Legal Momentum Provides Content for New Law to Combat Sexual Harassment in New York City 

On April 11, 2018, the New York City Council passed the “Stop Sexual Harassment in NYC Act,” a comprehensive package of 11 bills that will protect New Yorkers against sexual harassment in the workplace. Language, content, and recommendations provided to the City’s Human Rights Commission by Legal Momentum were included in the new law. Legal Momentum’s recommendations included mandatory sexual harassment training for public and private employers, expanding education on anti-sexual harassment provisions, requiring city employers to report on workplace sexual harassment complaints, and extending the statute of limitations for sexual harassment claims.

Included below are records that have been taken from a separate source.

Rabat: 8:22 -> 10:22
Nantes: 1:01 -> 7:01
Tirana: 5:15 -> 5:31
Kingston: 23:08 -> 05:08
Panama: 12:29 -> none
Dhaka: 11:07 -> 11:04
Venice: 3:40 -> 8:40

Women Valued Initiative Launches

Legal Momentum’s Women Valued Initiative is a new campaign to empower working women—especially low-wage and immigrant women who are particularly subject to harassment and abuse—by educating them about their legal rights in the workplace. The initiative will include a comprehensive, easily readable guide authored by Legal Momentum Gender Justice Fellow Seher Khawaja, fact sheets on workplace rights, workshops, and presentations for community groups that serve women and girls.

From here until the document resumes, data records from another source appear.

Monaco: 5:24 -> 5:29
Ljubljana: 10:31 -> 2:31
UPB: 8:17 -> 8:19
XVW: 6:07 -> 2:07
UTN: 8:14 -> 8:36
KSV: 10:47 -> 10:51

To launch this program, Legal Momentum conducted a first-time “Know Your Rights” workshop for 20 immigrant women at the Women for Afghan Women community organization. The one-hour workshop, which was translated, provided an overview of workplace rights in New York State, covering 11 key areas: sex discrimination; sexual harassment; equal pay; minimum wage and wage theft; safe workplaces; gender-based violence in the workplace; pregnancy, breastfeeding, and childbirth; paid family leave, child care assistance, public benefits, and collective action. During the workshop, which provided targeted guidance for immigrant women, participants raised several examples of scenarios where friends and family had dealt with difficult employment issues, noting the importance of having this information.

Legal Momentum’s Rights Now! Workshop Empowers Young Mothers at Covenant House

On Wednesday, April 18th, Legal Momentum’s Rights Now! Peer Educators facilitated a workshop with Covenant House's Mother/Child Program. The Mother/Child program was created to help homeless, young, single mothers and pregnant teenagers secure a brighter, more stable future for themselves and their babies. Six young women attended; each was either pregnant or accompanied by a baby (as young as four months!) or a toddler. Legal Momentum's Executive Director, Carol Moody, attended and sat at the table, participating in many of the activities. Participants learned how to define the terms power, privilege, oppression, stereotype, and discrimination. They shared stories about how these terms apply to their own lives. In their feedback, the young women expressed how much they valued the workshop experience, saying they “loved this workshop,” and “this was a great workshop.”

Legal Momentum Gives Expert Testimony on Sex Crimes

Legal Momentum’s Lynn Hecht Schafran, SVP and Director of the National Judicial Education Program, provided expert testimony at a hearing held on April 9 by the New York City Council Committees on Women and Public Safety to examine the NYPD’s response to sex crimes. The hearing was in response to “An Investigation of NYPD’s Special Victims Division—Adult Sex Crimes,” a recent report that revealed significant deficiencies in the NYPD’s handling of sex crimes. Ms. Schafran pointed out how law enforcement practices rooted in conscious or unconscious gender stereotypes (“gender-biased policing”) have a discriminatory and disproportionate impact on women. Gender-biased policing subjects women and LGBT individuals to harassment, violence, or hostility by police officers. It is most often a problem in cases of domestic violence and sexual assault, and often results from a lack of accurate, substantive knowledge about the many aspects of sexual violence. Examples include:

  • Failing to properly investigate sexual assault complaints or misclassifying them;
  • Failing to test sexual assault kits timely or at all;
  • Discounting intimate partner sexual violence in same-sex couples; and
  • Failing to hold accountable police officers who used their position to sexually harass or assault.

Legal Momentum and the City’s Department of Investigations, which wrote the report, recommend remedies including assigning all sex crimes to the Special Victims Division, increasing SVD staffing to meet the need, and improving training.